親父さんが癌で広大病院に入院した時に、看病と大畠(オオバタケ:見浦家の屋号)の農業と二つの仕事をこなす羽目になった。そしてボロ車ではあっても軽三輪は広島で看病をして夜中に小板にトンボ帰りの足となったんだが、これが故障の連続でね。パンクはするわ、バッテリーは上がるわ、エンジンは掛からないわ、 大変な騒ぎ。この事はジャッキが別売りで懐具合の都合で購入してなかったから、民家に借りに行くと、返してくれる保証をしろ、など、夜中に泣きべそをかきながらの広島通い。さすがに何とかしないと思い立って我が人生で1度の新車を購入したんだ。トヨタのパプリカ、41万円だったかな、家中の小銭までかき集めて手に入れた車は評判は悪かったがトヨタの歴史に残る名車、安くても走りは本物の自動車だった。水平対向空冷2気筒700cc、27馬力、定員4人を載せて坂道も快調に走ったが、冷房がなくて、冬は寒くて、もう一つの欠点は簡単なハンモックシート、それらを我慢すれば50キロー60キロの連続走行は問題はなかった。ただ2気筒のポトポトと乗用車らしからぬ排気音は頂けなかったが、室内には聞こえてこないし気にすることはなかった。オヤジの退院後はドライブを楽しませてもらったものだ。お巡りさんに「お百姓が乗用車を乗りまわす時代になったか」と変な感心をされたり、最高の車だったね。

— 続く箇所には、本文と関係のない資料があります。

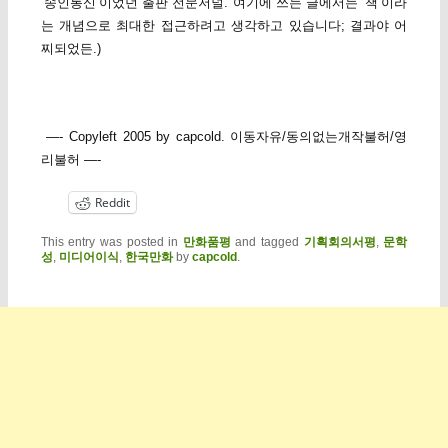
‘송인통신’이었던 출판 전문저널. 여기에 쓰는 글에서는 ‘책’이라
는 개념으로 최대한 접근하려고 생각하고 있습니다; 결과야 어
찌되었든.)
—- Copyleft 2005 by capcold. 이동자유/동의없는개작불허/영
리불허 —-
Reddit
This entry was posted in
만화품평
and tagged
기획회의서평
,
문학
성
,
미디어이식
,
한국만화
by
capcold
.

しかし、新車に乗ったのはそれが最後、以来、私の自動車人生は中古車のオンパレード、しかも廃車寸前の車ばかりだった。乗用車もトラックも、軽自動車も、そして国産の自動車メーカーの全てに付き合ったんだ。
だがボロ車とはいえ、近代文明の利器である。荷物も運んだし、親父の看病で広島へも通えた、近隣ではあるが見聞を広げることも出来た、研究会に欠かさず出席できて知識を吸収できた。 見浦牧場の自動車はボロ車だったが、大きな実益をもたらしてくれた。たとえ人がどんな批判をしようともである。

そして世の中は自動車の世の中、ウォーキングと称して歩きを楽しむ人たちが異質に見える、そして休日ともなれば軽自動車からスポーツカーまで人影が薄くなった小板を走りすぎる、これが時代の進歩と言うものかと老人は納得している。
現在、見浦牧場はトラック3台に乗用車1台、ミートセンターの律子君の車まで入れると5台の車が乏しい家計から税金を収めて日本国に奉仕している。